Which lines below include "país"? Copy them all.
[Given data — start]
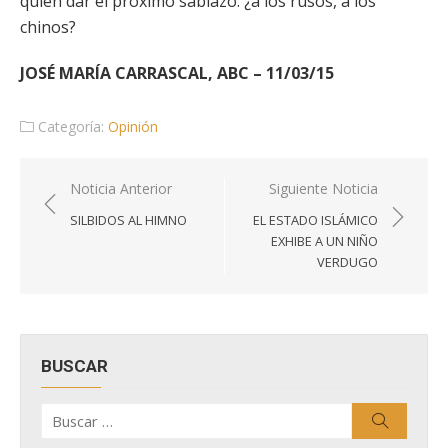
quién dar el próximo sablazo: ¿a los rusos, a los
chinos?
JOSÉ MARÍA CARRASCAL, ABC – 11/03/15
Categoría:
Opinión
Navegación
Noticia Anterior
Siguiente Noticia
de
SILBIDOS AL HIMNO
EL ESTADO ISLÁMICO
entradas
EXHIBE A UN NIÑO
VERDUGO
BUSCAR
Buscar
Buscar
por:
[Given data — finish]
[Given data — start]
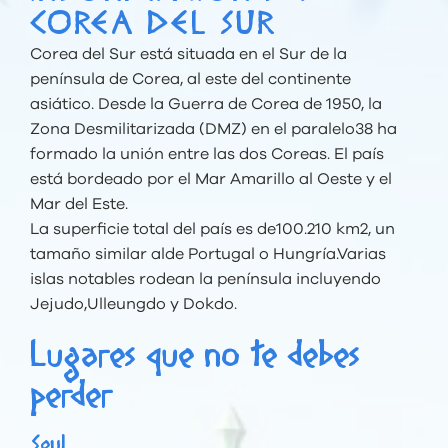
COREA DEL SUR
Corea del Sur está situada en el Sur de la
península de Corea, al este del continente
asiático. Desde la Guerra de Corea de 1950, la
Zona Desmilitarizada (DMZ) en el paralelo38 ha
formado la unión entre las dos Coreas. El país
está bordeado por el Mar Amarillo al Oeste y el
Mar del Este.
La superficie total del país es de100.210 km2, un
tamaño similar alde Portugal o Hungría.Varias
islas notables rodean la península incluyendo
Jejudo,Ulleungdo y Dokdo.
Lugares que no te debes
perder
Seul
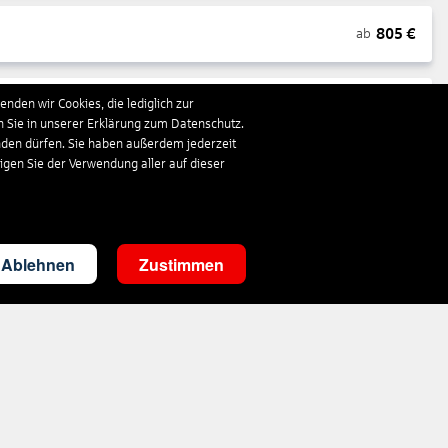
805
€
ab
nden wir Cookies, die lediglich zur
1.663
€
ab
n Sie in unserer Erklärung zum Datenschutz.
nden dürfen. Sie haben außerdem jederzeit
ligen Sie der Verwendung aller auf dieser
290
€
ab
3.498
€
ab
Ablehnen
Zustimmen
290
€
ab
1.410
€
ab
[Given data — finish]
[Given data — start]
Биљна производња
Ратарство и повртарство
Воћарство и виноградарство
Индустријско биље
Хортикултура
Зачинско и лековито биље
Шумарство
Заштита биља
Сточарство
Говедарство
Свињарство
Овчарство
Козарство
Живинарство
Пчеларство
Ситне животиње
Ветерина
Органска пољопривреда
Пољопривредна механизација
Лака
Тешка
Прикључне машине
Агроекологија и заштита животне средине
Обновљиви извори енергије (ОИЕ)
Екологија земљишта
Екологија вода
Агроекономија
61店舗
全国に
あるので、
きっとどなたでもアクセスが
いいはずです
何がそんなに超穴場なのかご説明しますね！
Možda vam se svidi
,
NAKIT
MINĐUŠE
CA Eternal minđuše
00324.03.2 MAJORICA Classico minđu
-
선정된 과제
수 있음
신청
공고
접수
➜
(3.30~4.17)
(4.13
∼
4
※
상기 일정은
[Given data — finish]
The completed task
formado la unión entre las dos Coreas. El país
La superficie total del país es de100.210 km2, un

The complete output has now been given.